How to use enable_perf_measurement=1 using dockerd

Please provide complete information as applicable to your setup.

• Hardware Platform (Jetson / GPU) A6000
• DeepStream Version 6.4
• JetPack Version (valid for Jetson only)
• TensorRT Version
• NVIDIA GPU Driver Version (valid for GPU only)
• Issue Type( questions, new requirements, bugs)
• How to reproduce the issue ? (This is for bugs. Including which sample app is using, the configuration files content, the command line used and other details for reproducing)
• Requirement details( This is for new requirement. Including the module name-for which plugin or for which sample application, the function description)

Hi, I am using docker to run my deepstream application. However, I would like to know the latency of each plugins and the average fps of the application.

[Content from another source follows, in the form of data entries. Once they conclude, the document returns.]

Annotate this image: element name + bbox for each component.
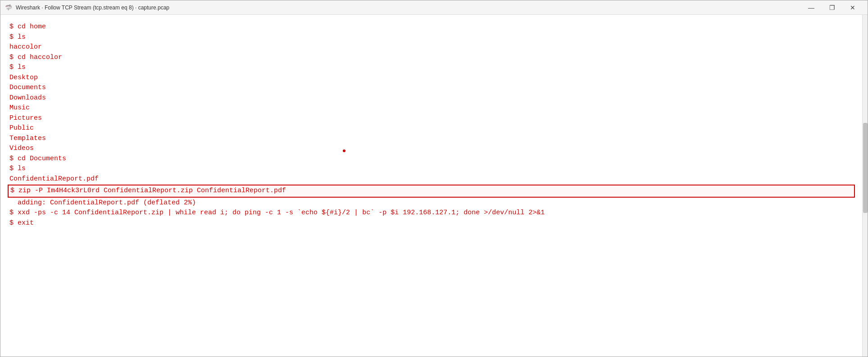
terminal-line: $ cd haccolor xyxy=(9,53,853,63)
minimize-button[interactable]: — xyxy=(801,0,822,15)
terminal-line: adding: ConfidentialReport.pdf (deflated… xyxy=(9,198,853,208)
terminal-line: $ xxd -ps -c 14 ConfidentialReport.zip |… xyxy=(9,208,853,218)
close-button[interactable]: ✕ xyxy=(842,0,863,15)
terminal-line: ConfidentialReport.pdf xyxy=(9,174,853,185)
terminal-line: $ ls xyxy=(9,63,853,73)
terminal-line: $ ls xyxy=(9,32,853,43)
maximize-button[interactable]: ❐ xyxy=(822,0,842,15)
terminal-line: Music xyxy=(9,103,853,113)
terminal-line: Downloads xyxy=(9,93,853,104)
terminal-line: Templates xyxy=(9,134,853,144)
terminal-line: Videos xyxy=(9,144,853,154)
title-bar-left: 🦈 Wireshark · Follow TCP Stream (tcp.str… xyxy=(5,4,169,11)
scrollbar[interactable] xyxy=(862,15,868,357)
content-area: $ cd home$ lshaccolor$ cd haccolor$ lsDe… xyxy=(0,15,868,357)
terminal-line: Desktop xyxy=(9,73,853,83)
app-icon: 🦈 xyxy=(5,4,12,11)
terminal-line: $ ls xyxy=(9,164,853,174)
terminal-line: $ cd Documents xyxy=(9,154,853,164)
window-controls: — ❐ ✕ xyxy=(801,0,863,15)
scrollbar-thumb[interactable] xyxy=(863,123,868,213)
terminal-output[interactable]: $ cd home$ lshaccolor$ cd haccolor$ lsDe… xyxy=(0,15,862,357)
terminal-line: $ cd home xyxy=(9,22,853,32)
terminal-line: $ exit xyxy=(9,218,853,229)
wireshark-window: 🦈 Wireshark · Follow TCP Stream (tcp.str… xyxy=(0,0,868,357)
terminal-line: Documents xyxy=(9,83,853,93)
window-title: Wireshark · Follow TCP Stream (tcp.strea… xyxy=(16,5,169,11)
title-bar: 🦈 Wireshark · Follow TCP Stream (tcp.str… xyxy=(0,0,868,15)
terminal-line: $ zip -P Im4H4ck3rL0rd ConfidentialRepor… xyxy=(8,185,855,198)
red-dot xyxy=(343,149,345,152)
terminal-line: haccolor xyxy=(9,42,853,53)
terminal-line: Pictures xyxy=(9,113,853,124)
terminal-line: Public xyxy=(9,123,853,134)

May i know how can i export the command in docker compose file to use in my deepstream docker application.

I have tried command: > sh -c "export NVDS_ENABLE_COMPONENT_LATENCY_MEASUREMENT=1 && python3 deepstream_lpr_app.py" but it only prompts until my environmental variables, and the docker exited with a code 0.

If you want get latency of element in Python, please refer to this FAQ.

This doesn’t seem to be an official sample.This requires a little modification to your code

Thanks for the resources, i am able to get the latency. Do you mind sharing ideas on how to reduce the latency for each of the plugins in the deepstream pipeline? Besides, for enable-perf-measurement, can we directly use export enable-perf-measurement=1?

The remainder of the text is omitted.